Lesotho govt fights R850m Frazer Solar order

In a statement released late on Friday night, Lesotho Prime Minister Moeketsi Majoro said his new Attorney General had instructed law firms in South Africa to apply for a stay of execution.

Picture: SAPS.

JOHANNESBURG – The Lesotho government on Friday said it had finally filed papers to stop court orders that give German company Frazer Solar the power to demand R850 million from the Kingdom.

Last month, Lesotho received notification that the High Court of South Africa had confirmed a default arbitral award in favour of Frazer Solar GmbH and ordered that the company could enforce attachment of Lesotho’s assets pursuant to that award.

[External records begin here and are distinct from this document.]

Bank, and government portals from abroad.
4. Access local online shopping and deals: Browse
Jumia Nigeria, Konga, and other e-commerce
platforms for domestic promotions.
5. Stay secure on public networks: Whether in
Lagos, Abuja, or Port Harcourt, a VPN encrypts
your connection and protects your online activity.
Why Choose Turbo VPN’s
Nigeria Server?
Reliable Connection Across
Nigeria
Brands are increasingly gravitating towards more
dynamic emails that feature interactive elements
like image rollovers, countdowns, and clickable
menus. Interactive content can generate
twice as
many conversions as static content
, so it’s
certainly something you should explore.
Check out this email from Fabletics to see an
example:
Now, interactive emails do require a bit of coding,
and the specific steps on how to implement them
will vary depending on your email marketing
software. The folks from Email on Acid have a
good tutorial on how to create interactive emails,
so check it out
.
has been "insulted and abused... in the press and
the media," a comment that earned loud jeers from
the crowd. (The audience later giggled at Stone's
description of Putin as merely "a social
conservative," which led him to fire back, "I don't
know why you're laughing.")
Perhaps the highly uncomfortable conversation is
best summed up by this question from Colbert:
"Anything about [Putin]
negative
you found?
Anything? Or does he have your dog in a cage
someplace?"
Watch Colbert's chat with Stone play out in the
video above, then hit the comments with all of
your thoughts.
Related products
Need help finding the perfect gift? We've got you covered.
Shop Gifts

In a statement released late on Friday night, Lesotho Prime Minister Moeketsi Majoro said his new Attorney General had instructed law firms in South Africa to apply for a stay of execution.

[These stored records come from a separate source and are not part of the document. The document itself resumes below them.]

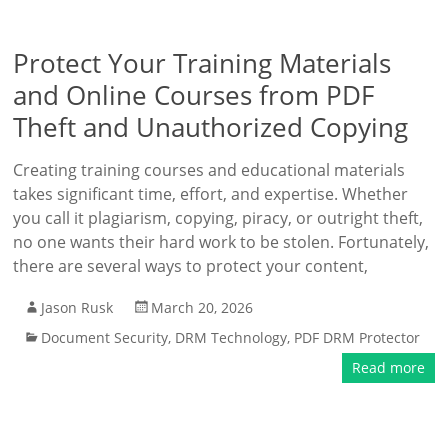
Protect Your Training Materials
and Online Courses from PDF
Theft and Unauthorized Copying
Creating training courses and educational materials
takes significant time, effort, and expertise. Whether
you call it plagiarism, copying, piracy, or outright theft,
no one wants their hard work to be stolen. Fortunately,
there are several ways to protect your content,
Jason Rusk
March 20, 2026
Document Security
,
DRM Technology
,
PDF DRM Protector
Read more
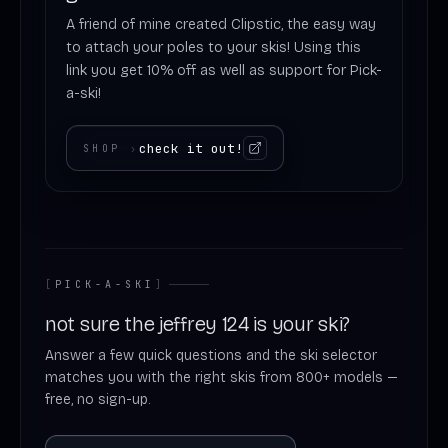
A friend of mine created Clipstic, the easy way
to attach your poles to your skis! Using this
link you get 10% off as well as support for Pick-
a-ski!
check it out!
SHOP
›
[
PICK-A-SKI
]
not sure the jeffrey 124 is your ski?
Answer a few quick questions and the ski selector
matches you with the right skis from 800+ models —
free, no sign-up.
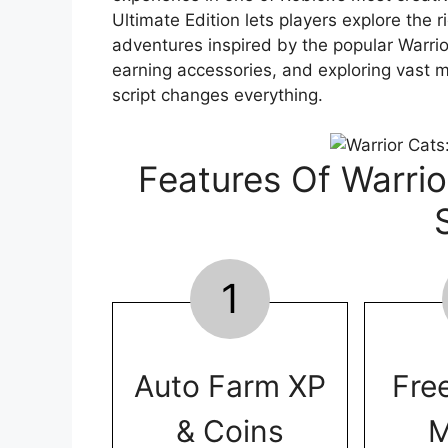
Ultimate Edition lets players explore the ri
adventures inspired by the popular Warri
earning accessories, and exploring vast m
script changes everything.
Features Of Warrio
1
Auto Farm XP
Fre
& Coins
M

In the application, the government disputes that there is a binding supply agreement with Frazer Solar GmbH that can be enforced and that Frazer Solar fully knows this.

A commission of inquiry will find out who is responsible for signing and why the country was caught napping through the court process, and a ministerial delegation was sent to South Africa to engage the republic.

It’s alleged that the minister in former Prime Minister Tom Thabane’s office, Ttemeki Tsolo, signed the agreement with Frazer Solar with no clearance from then minister of finance or the minister of energy.

Majoro was minister of finance at the time, and he said to his knowledge Lesotho never committed – while Tsolo claimed his signature was forged.

The agreement cites South Africa as the country whose courts have jurisdiction to enforce and arbitrate between the parties – but when Lesotho received the final order last month it was met with shock.

Frazer Solar has applied for enforcement of the arbitral award in South Africa, Mauritius, the United States, and the United Kingdom.

The assets in these countries include the water royalties from the Lesotho Highlands Water Project that are paid through the Trans-Caledon Tunnel Authority, accounts of the Lesotho electricity company accounts with Eskom, and Lesotho’s shareholding in the West Indian Ocean Undersea Cable Company headquartered in Mauritius.

Lesotho said it now had the Africa legal support facility of the African Development Bank on its side and had deployed a team of legal experts over the past week.

The Kingdom said law enforcement agencies were also investigating.